I had no idea how much I valued the flotsam of my life up until now, sitting in those boxes at the Port of Philadelphia, how much security it gave me. To be able to run my fingers over my books, my old keepsakes, my leather furniture or my cherished kitchenware -- the feeling is hard to describe. Some people have the heather of the shires, or the sunset over the Pacific. The aroma of onion grass, or the sound of the loons. But in this period of creative destruction in my life, I have only the All-Clad, the DVDs and the matching ottomans to bring that sense of absolute peace and security to my days. And they've been kept far from me all this time.

But you have a husband, many might say. What about your husband?

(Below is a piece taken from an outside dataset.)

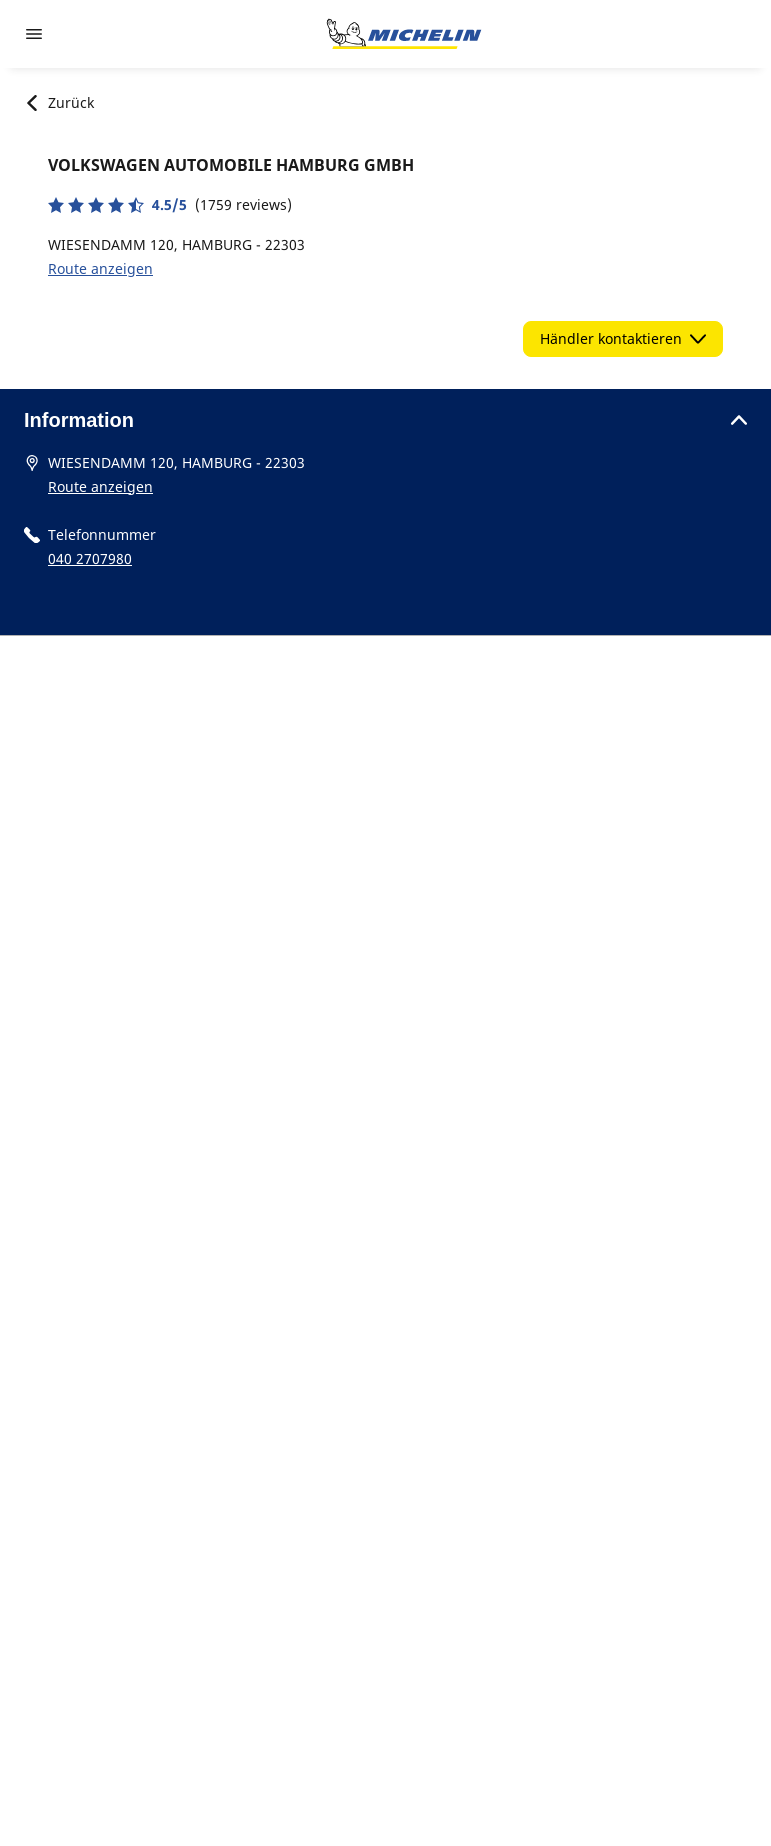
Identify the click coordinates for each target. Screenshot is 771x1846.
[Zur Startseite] (404, 34)
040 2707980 (90, 558)
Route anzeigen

Well, I can also report that I love my husband. And he loves me. There has never been any doubt about that. But after more intimate, passionate relationships than I dare confess to, and a good forty years or so on this planet, I can report that the so-called dream romance that annihilates every one of your lingering self-doubts and insecurities is just that - a dream. I am lucky enough, no doubt in my mind about it, to have a man who loves me more than any other man has ever loved me in my life. That is reality, and that is what I've always wanted. But no man, no person, can provide everything you emotionally need at every moment you need it - not in this life, baby. Certainly not in the kind of life many of us live today, with its merciless and exhausting pace, its immense globe-trotting scale and its somewhat cold and morally neutral rectitude. For us to expect as much is more than just tilting at windmills. It's a kind of temptation to madness that can destroy a person from the inside out.

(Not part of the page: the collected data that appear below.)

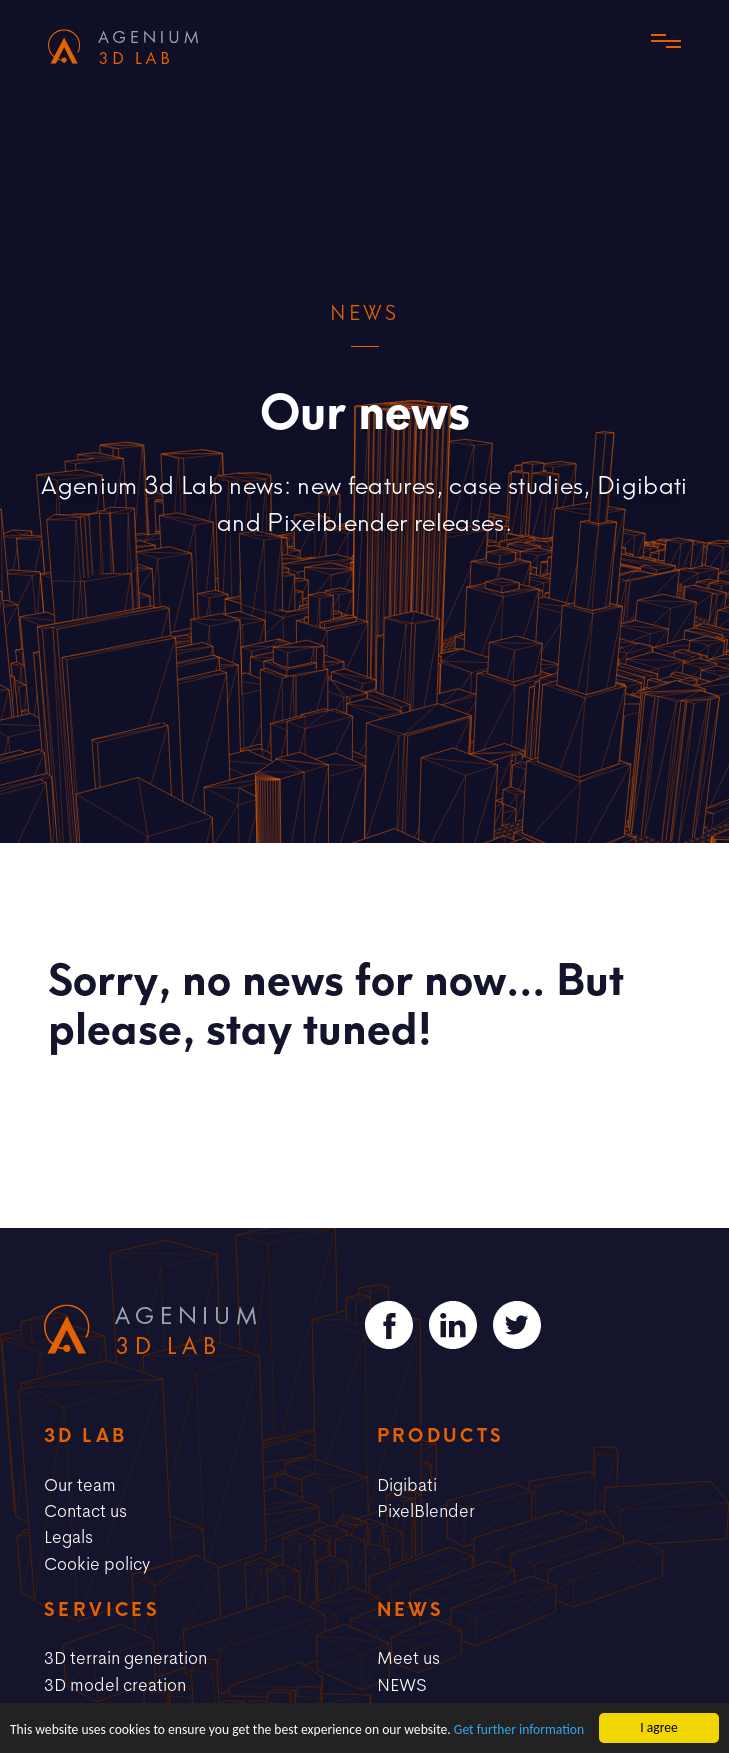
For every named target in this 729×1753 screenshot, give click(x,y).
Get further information (519, 1730)
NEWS (402, 1684)
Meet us (408, 1657)
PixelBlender (426, 1510)
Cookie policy (97, 1563)
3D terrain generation (125, 1657)
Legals (68, 1536)
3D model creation (115, 1684)
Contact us (85, 1510)
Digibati (407, 1484)
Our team (80, 1484)
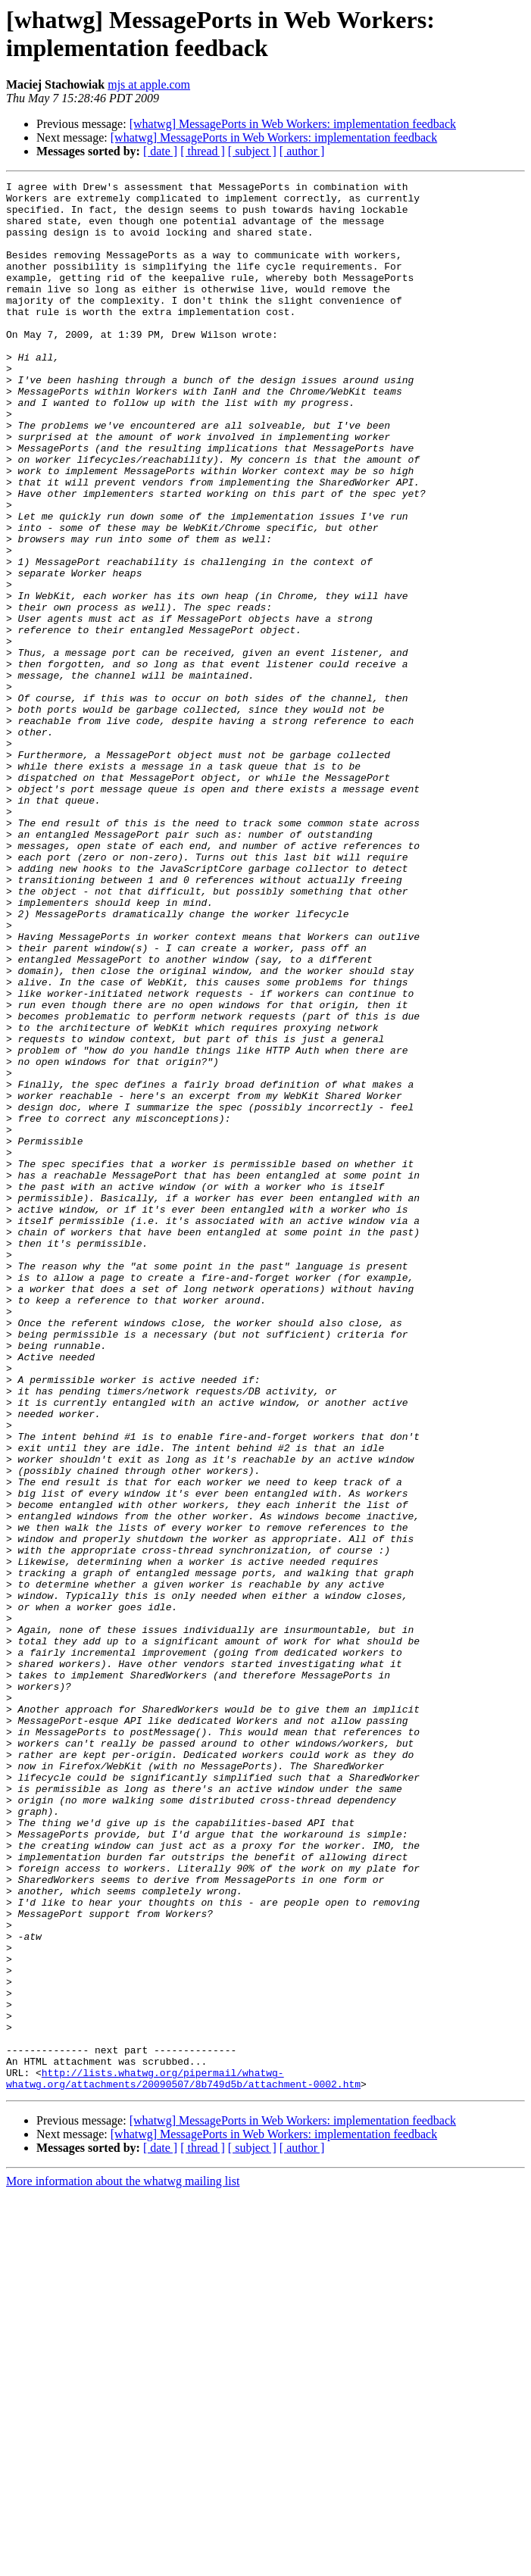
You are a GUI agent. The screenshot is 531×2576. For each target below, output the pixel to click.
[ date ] (160, 151)
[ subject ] (252, 151)
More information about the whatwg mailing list (122, 2562)
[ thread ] (202, 151)
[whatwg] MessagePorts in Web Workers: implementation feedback (293, 123)
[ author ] (302, 151)
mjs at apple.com (149, 84)
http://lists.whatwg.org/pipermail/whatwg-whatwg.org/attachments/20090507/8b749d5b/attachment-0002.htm (183, 2458)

I have no doubt that I'm passing into some stage of life that is only written about in the more ponderous, difficult books -- the ones I never could get through in my teens or twenties. I'm becoming more emotionally literate than I ever thought possible, while at the same time realizing that everyone around me with about 10 years on me or more is far more so than I am. Suddenly, I'm no longer the smart kid, or the precocious one. I must put myself gently into the hands of life and trust it. And oh, how wretchedly difficult that is to do.

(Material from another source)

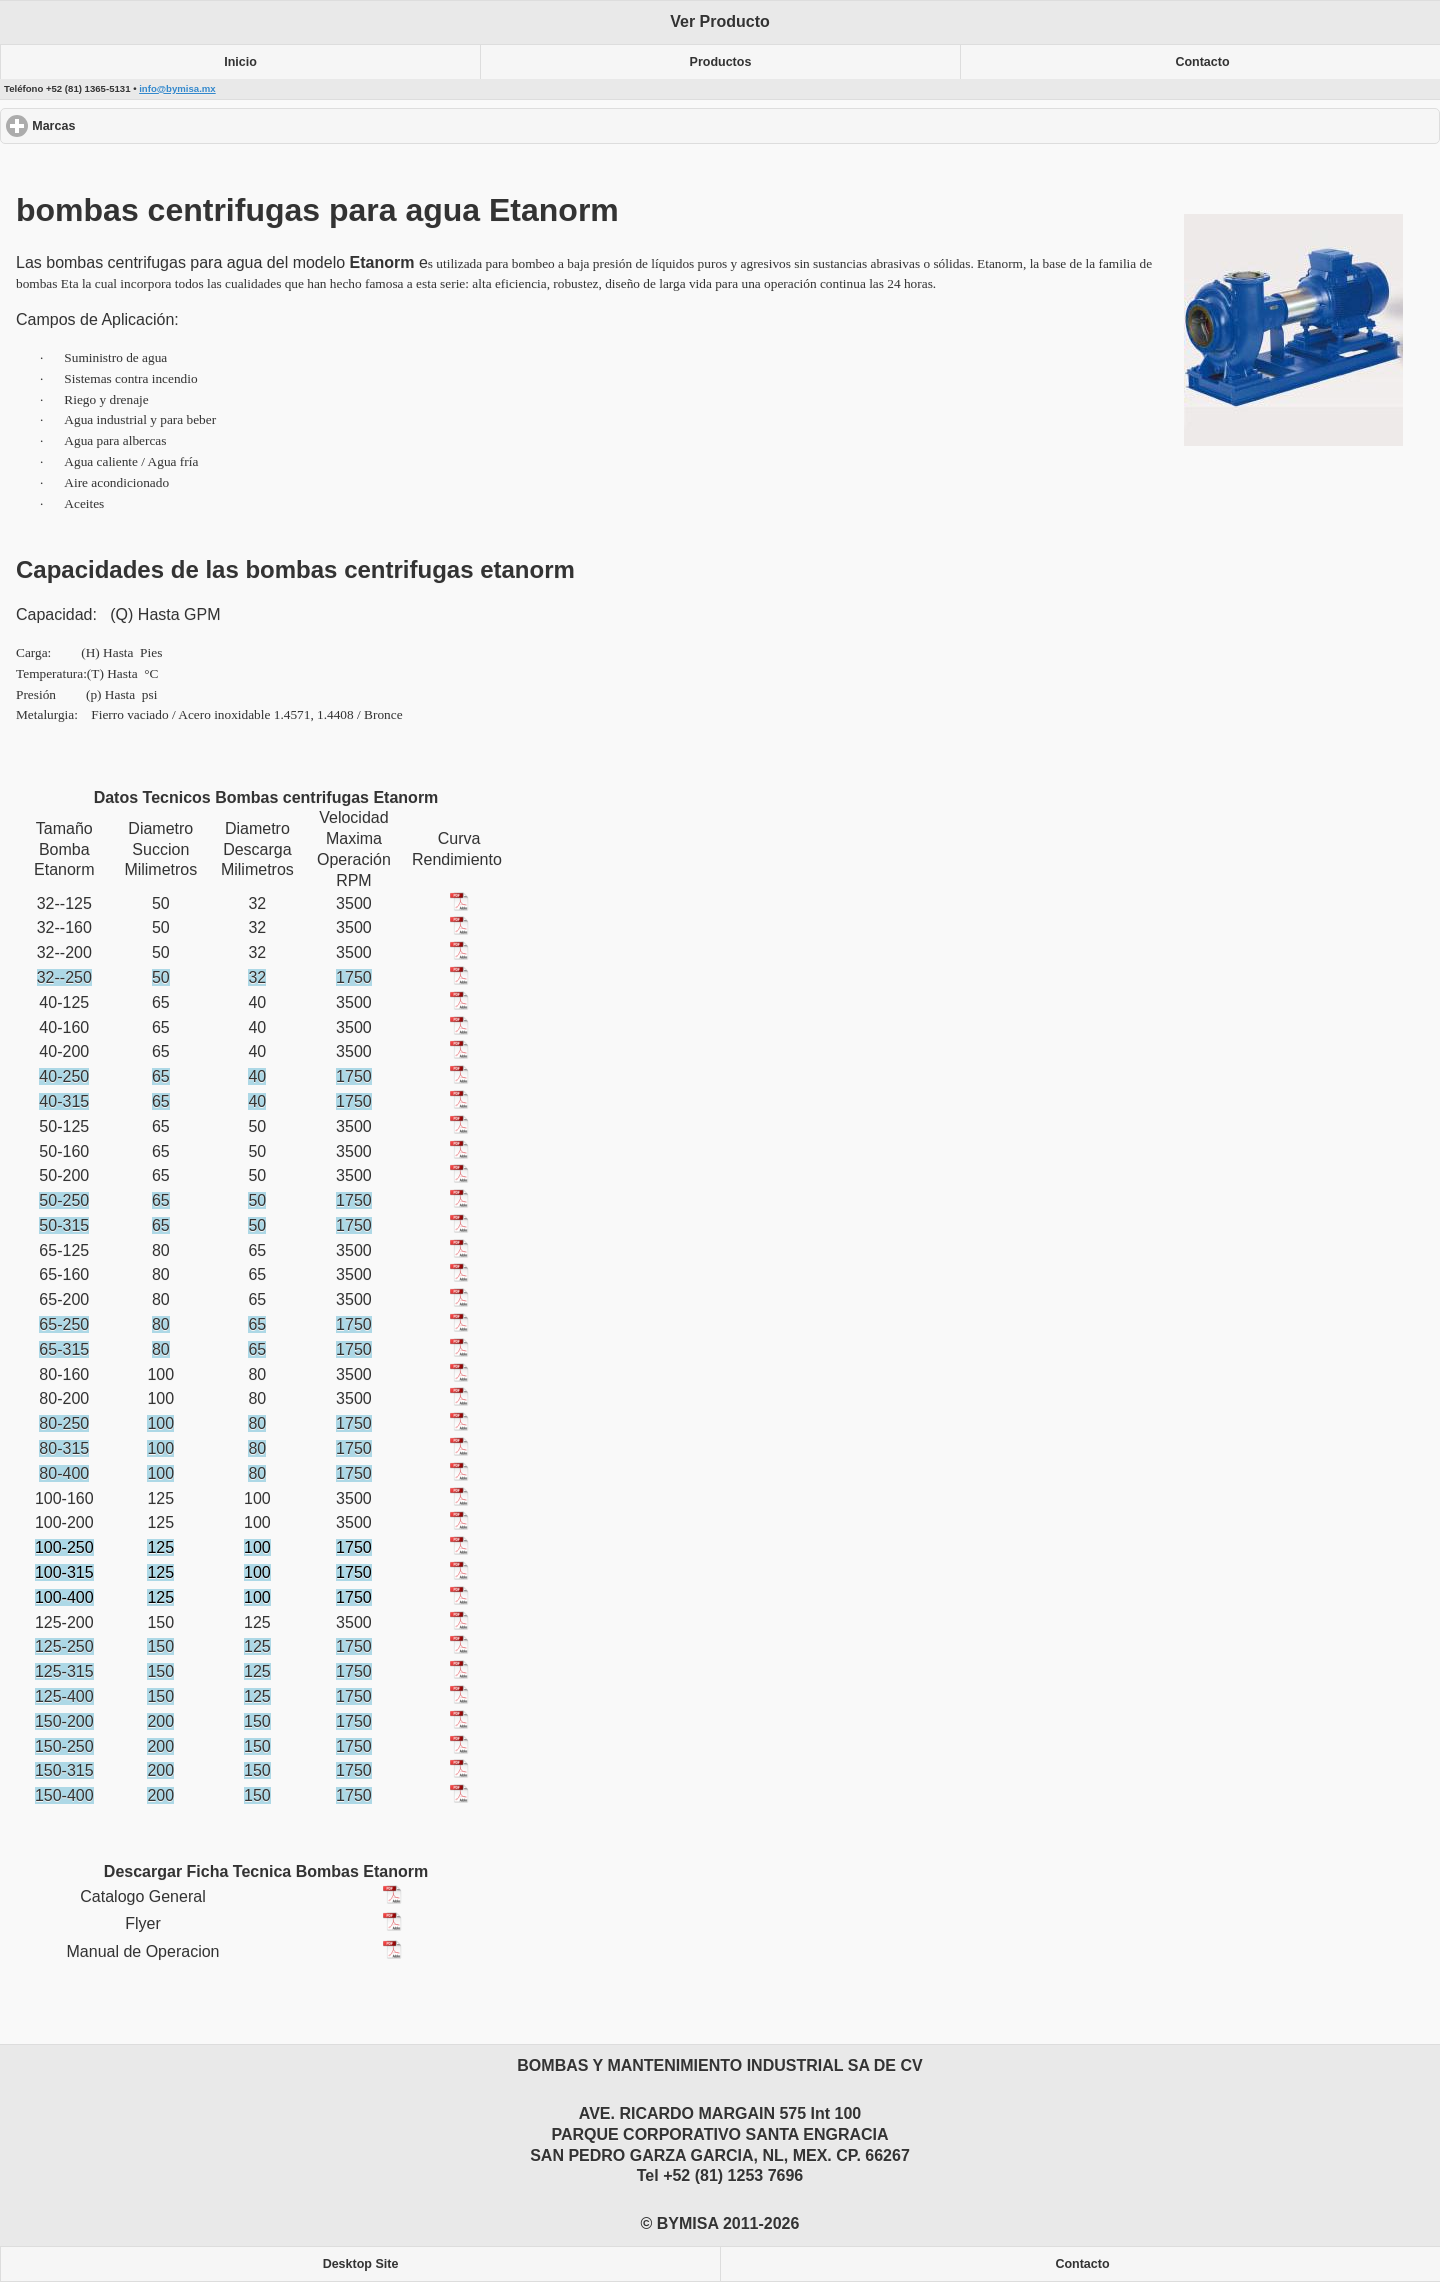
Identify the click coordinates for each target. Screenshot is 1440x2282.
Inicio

So, as the agonies and occasional hopelessness of the past six months swirled around my line of sight and reminded me of the truly gigantic, momentous change that I'm fully in right now, I followed a humble, antiquated little path to the Correios office on Rua Estados Unidos. I had to mail a package of documents to the company handling the arrival of my things into Brazil. When I stepped inside I realized I'd been there before. It was 1984, mostly likely around the same time of year -- September, October. It was one of the three post offices I used to mail my letters to America during my year as a Rotary exchange student back in the city I now call home. I remember how sad and afraid I was back in those particular days. I didn't speak the language, I had few friends, and wasn't sure how I was going to overcome my nerves, my sense of incompetence, and all the remnants of a very sheltered life back on Long Island.

I remembered the letters I wrote back then as being very hopeful, but a bit wistful for a 16 year-old kid. And at night I would listen to short-wave radio broadcasts from Voice of America, and imagine the track that my letters would follow back home (by ship). It gave me a sense of peace, and filled me with hope for something I could neither visualize or even quite imagine. It was whatever lay ahead for me.

So when I walked out of the post office on Thursday afternoon before I headed off to the airport, I found myself imagining those ships once again. Only this time, the treasures and fortunes of what did lay ahead for that boy in 1984 are sailing southward. And he can rest assured that they will bring that succor he has earned from his extraordinary adventures, and be the mere foundations for what lies ahead for the man he has become.